In December of 2015, Duvall completed her Master of Arts at New York University on scholarship, to further her teaching credentials and study the American Ballet Theatre’s Pedagogy Master’s Program.

American Ballet Theatre’s National Training Curriculum also has a special focus on the health of the student and proper developmental stages of teaching.

“The program takes an in-depth look at the health guidelines, laid out by leading physical therapists in the ballet field, and I have learned to fully implement those practices into my ballet classes,” Duvall said.

There are five other instructors on the faculty. The school’s Summer Intensive, which runs from Aug. 1-12, will have guest dance teachers including Phyllis Affrunti, a principal dancer with Ballet Idaho; Jake Casey, from Cincinnati Ballet; Colton West, from Ballet Idaho; and Adrienne Kerr, a principal dancer who is also with Ballet Idaho.

The Ballet School is a nonprofit organization, which accepts all students regardless of means, said Nadia Hirner, Sun Valley Ballet’s longest serving board member.

“Our programs, facilities and staff rely on yearly giving to provide support for every child that wishes to dance,” Hirner said.

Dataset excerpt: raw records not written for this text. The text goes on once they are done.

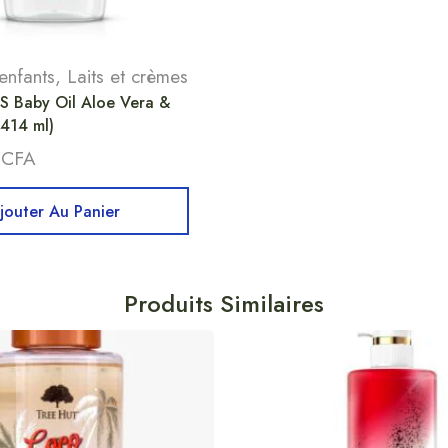
enfants
,
Laits et crèmes
 Baby Oil Aloe Vera &
(414 ml)
0
CFA
jouter Au Panier
Produits Similaires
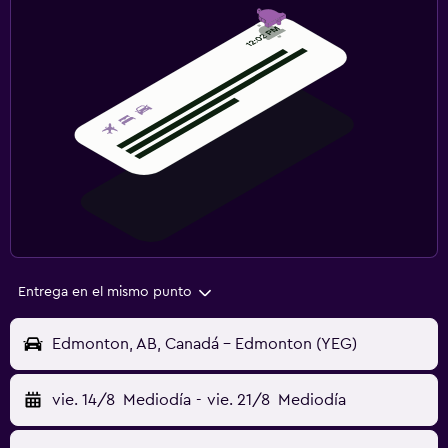
Entrega en el mismo punto
Edmonton, AB, Canadá - Edmonton (YEG)
vie. 14/8
Mediodía
-
vie. 21/8
Mediodía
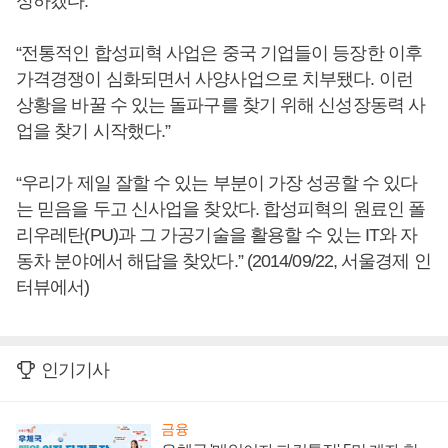
성하겠다.”
“전통적인 합성피혁 사업은 중국 기업들이 등장한 이후
가격경쟁이 심화되면서 사양사업으로 치부됐다. 이런
상황을 바꿀 수 있는 돌파구를 찾기 위해 신성장동력 사
업을 찾기 시작했다.”
“우리가 제일 잘할 수 있는 부분이 가장 성공할 수 있다
는 믿음을 두고 신사업을 찾았다. 합성피혁의 원료인 폴
리우레탄(PU)과 그 가공기술을 활용할 수 있는 IT와 자
동차 분야에서 해답을 찾았다.” (2014/09/22, 서울경제 인
터뷰에서)
인기기사
금융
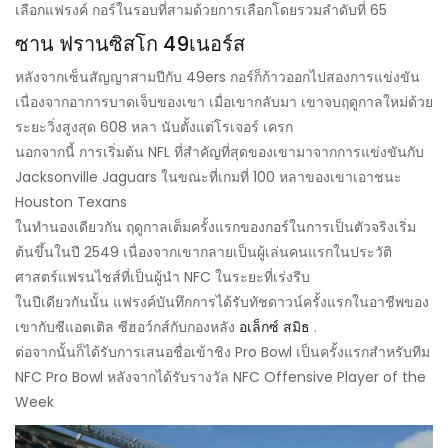
เลือกแฟรงค์ กอร์ในรอบที่สามด้วยการเลือกโดยรวมลำดับที่ 65
ซาน ฟรานซิสโก 49เนอร์ส
หลังจากเซ็นสัญญาสามปีกับ 49ers กอร์ก็ก้าวออกไปสองการแข่งขัน
เนื่องจากอาการบาดเจ็บของเขา เมื่อเขากลับมา เขาจบฤดูกาลใหม่ด้วย
ระยะวิ่งสูงสุด 608 หลา นับตั้งแต่โรเจอร์ เครก
นอกจากนี้ การเริ่มต้น NFL ที่สำคัญที่สุดของเขามาจากการแข่งขันกับ
Jacksonville Jaguars ในขณะที่เกมที่ 100 หลาของเขาเอาชนะ
Houston Texans
ในทำนองเดียวกัน ฤดูกาลเต็มครั้งแรกของกอร์ในการเป็นตัวจริงเริ่ม
ต้นขึ้นในปี 2549 เนื่องจากเขากลายเป็นผู้เล่นคนแรกในประวัติ
ศาสตร์แฟรนไชส์ที่เป็นผู้นำ NFC ในระยะที่เร่งรีบ
ในปีเดียวกันนั้น แฟรงค์บันทึกการได้รับทัชดาวน์ครั้งแรกในอาชีพของ
เขากับซีแอตเติล ซีฮอว์กส์กับกองหลัง
อเล็กซ์ สมิธ
.
ต่อจากนั้นก็ได้รับการเสนอชื่อเข้าชิง Pro Bowl เป็นครั้งแรกสำหรับทีม
NFC Pro Bowl หลังจากได้รับรางวัล NFC Offensive Player of the
Week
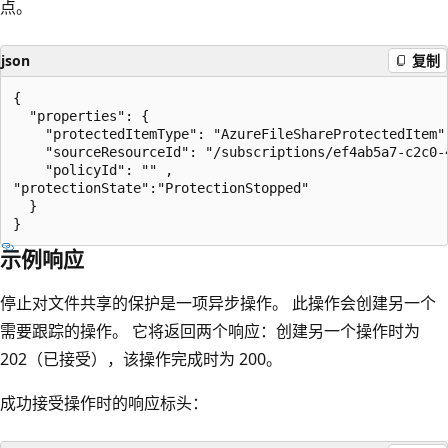
点。
json
复制
{

  "properties": {

    "protectedItemType": "AzureFileShareProtectedItem",
    "sourceResourceId": "/subscriptions/ef4ab5a7-c2c0-
    "policyId": "" ,

"protectionState":"ProtectionStopped"

  }

示例响应
停止对文件共享的保护是一项异步操作。 此操作会创建另一个
需要跟踪的操作。 它将返回两个响应：创建另一个操作时为
202（已接受），该操作完成时为 200。
成功接受操作时的响应标头：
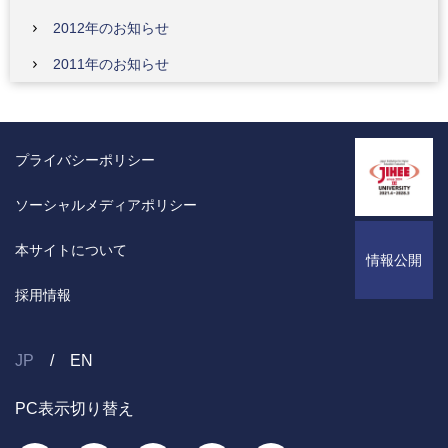
2012年のお知らせ
2011年のお知らせ
プライバシーポリシー
ソーシャルメディアポリシー
本サイトについて
情報公開
採用情報
JP
EN
PC表示切り替え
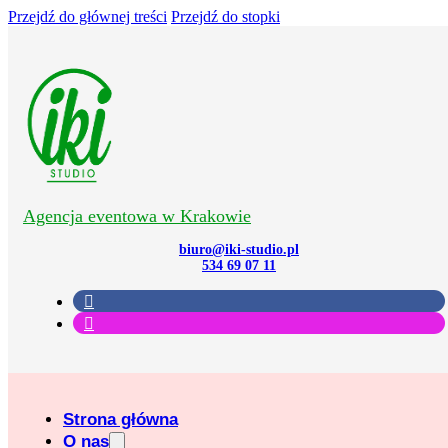
Przejdź do głównej treści
Przejdź do stopki
Agencja eventowa w Krakowie
biuro@iki-studio.pl
534 69 07 11
Strona główna
O nas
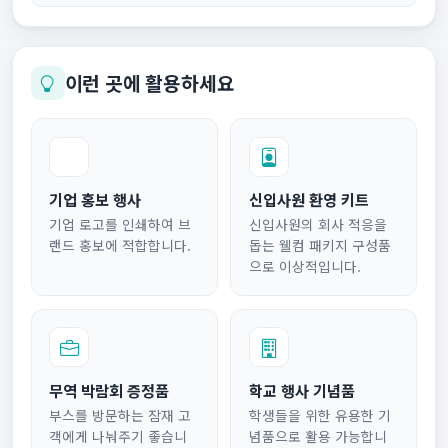
이런 곳에 활용하세요
기업 홍보 행사
신입사원 환영 키트
기업 로고를 인쇄하여 브
신입사원의 회사 적응을
랜드 홍보에 적합합니다.
돕는 웰컴 패키지 구성품
으로 이상적입니다.
무역 박람회 증정품
학교 행사 기념품
부스를 방문하는 잠재 고
학생들을 위한 유용한 기
객에게 나눠주기 좋습니
념품으로 활용 가능합니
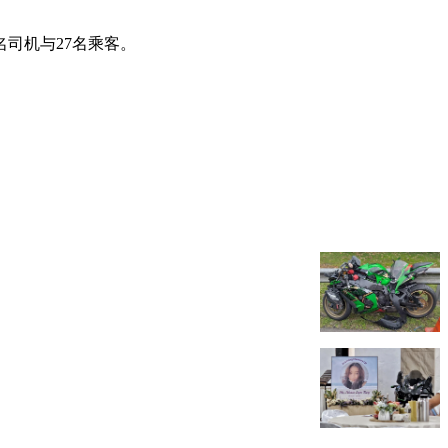
司机与27名乘客。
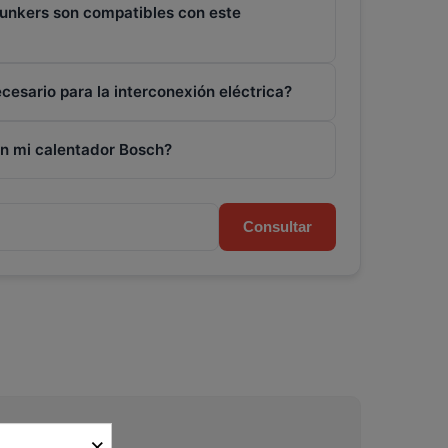
unkers son compatibles con este
cesario para la interconexión eléctrica?
n mi calentador Bosch?
Consultar
×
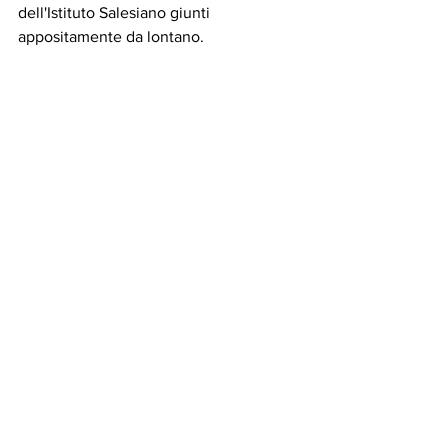
dell'Istituto Salesiano giunti 
appositamente da lontano. 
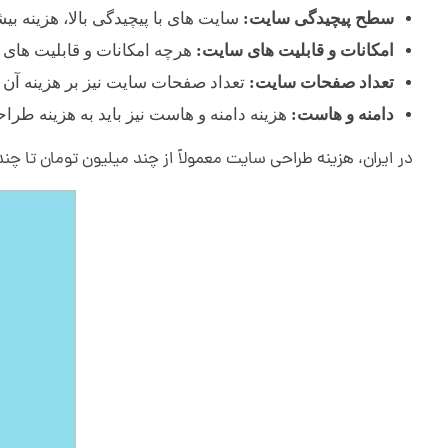
سطح پیچیدگی سایت:
سایت های با پیچیدگی بالا، هزینه بیش
امکانات و قابلیت های سایت:
هرچه امکانات و قابلیت های س
تعداد صفحات سایت:
تعداد صفحات سایت نیز بر هزینه آن ت
دامنه و هاست:
هزینه دامنه و هاست نیز باید به هزینه طر
در ایران، هزینه طراحی سایت معمولاً از چند میلیون تومان تا چ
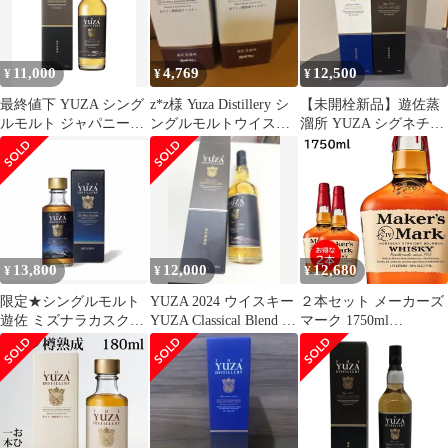
11,000
4,769
12,500
¥
¥
¥
最終値下 YUZA シング
z*z様 Yuza Distillery シ
【未開栓新品】遊佐蒸
ルモルト ジャパニーズ
ングルモルトウイスキ
溜所 YUZA シグネチャ
ウイスキー YUZA 2026
ー 180ml
ーブレンド & YUZA
2024
13,800
12,000
12,680
¥
¥
¥
限定★シングルモルト
YUZA 2024 ウイスキー
２本セット メーカーズ
遊佐 ミズナラカスク
YUZA Classical Blend の
マーク 1750ml
JAL EXCLUSIVE 2026
２本
MAKER'S MARK バー
ボン ウイスキー アメリ
カ 大容量 正規品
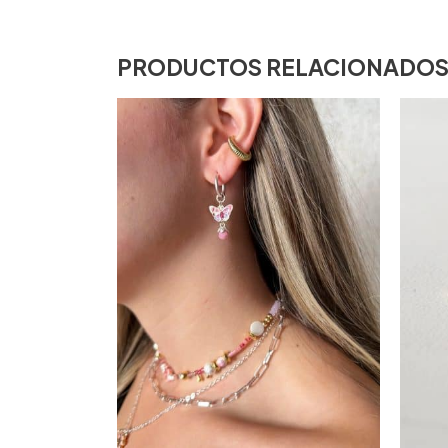
PRODUCTOS RELACIONADO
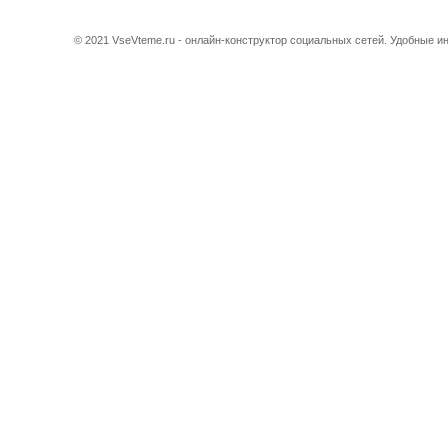
© 2021 VseVteme.ru - онлайн-конструктор социальных сетей. Удобные 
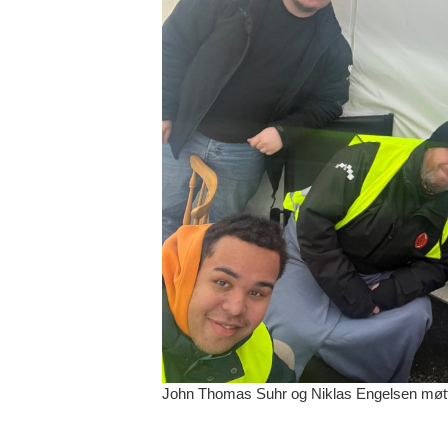
John Thomas Suhr og Niklas Engelsen møtte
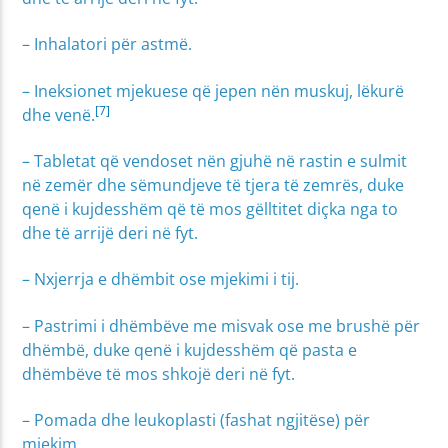
– Inhalatori për astmë.
– Ineksionet mjekuese që jepen nën muskuj, lëkurë
[7]
dhe venë.
– Tabletat që vendoset nën gjuhë në rastin e sulmit
në zemër dhe sëmundjeve të tjera të zemrës, duke
qenë i kujdesshëm që të mos gëlltitet diçka nga to
dhe të arrijë deri në fyt.
– Nxjerrja e dhëmbit ose mjekimi i tij.
– Pastrimi i dhëmbëve me misvak ose me brushë për
dhëmbë, duke qenë i kujdesshëm që pasta e
dhëmbëve të mos shkojë deri në fyt.
– Pomada dhe leukoplasti (fashat ngjitëse) për
mjekim.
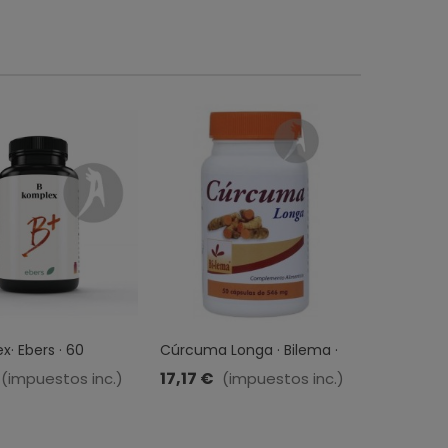
x· Ebers · 60
Cúrcuma Longa · Bilema ·
Vitaminas
idos
50 Cápsulas
Min · Eladi
17,17 €
9,85 €
(impuestos inc.)
(impuestos inc.)
Comprim
Efervesc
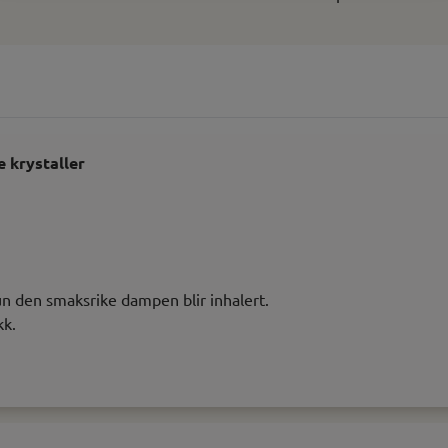
e krystaller
kun den smaksrike dampen blir inhalert.
kk.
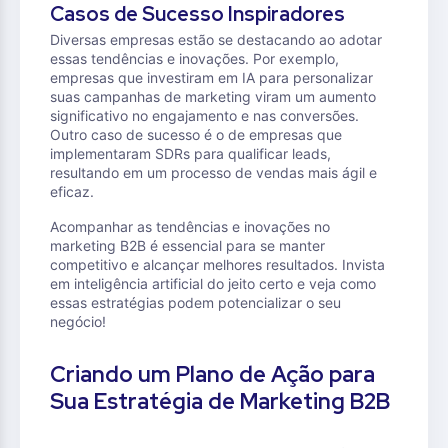
Casos de Sucesso Inspiradores
Diversas empresas estão se destacando ao adotar
essas tendências e inovações. Por exemplo,
empresas que investiram em IA para personalizar
suas campanhas de marketing viram um aumento
significativo no engajamento e nas conversões.
Outro caso de sucesso é o de empresas que
implementaram SDRs para qualificar leads,
resultando em um processo de vendas mais ágil e
eficaz.
Acompanhar as tendências e inovações no
marketing B2B é essencial para se manter
competitivo e alcançar melhores resultados. Invista
em inteligência artificial do jeito certo e veja como
essas estratégias podem potencializar o seu
negócio!
Criando um Plano de Ação para
Sua Estratégia de Marketing B2B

The current enrollment is about 125 students, of which approximately 24 percent are on scholarship. Children as young as 3 years old may enter the program, and stay through high school. The program offers a great variety of choices: hip-hop, jazz, modern, tap and classical. There is also a competitive team going to assorted venues throughout the Intermountain West.

Enrollment will start mid-August through the end of the month. Dancers will perform “The Nutcracker” in December and “Coppélia” in May 2017, both at the nexStage Theater in Ketchum.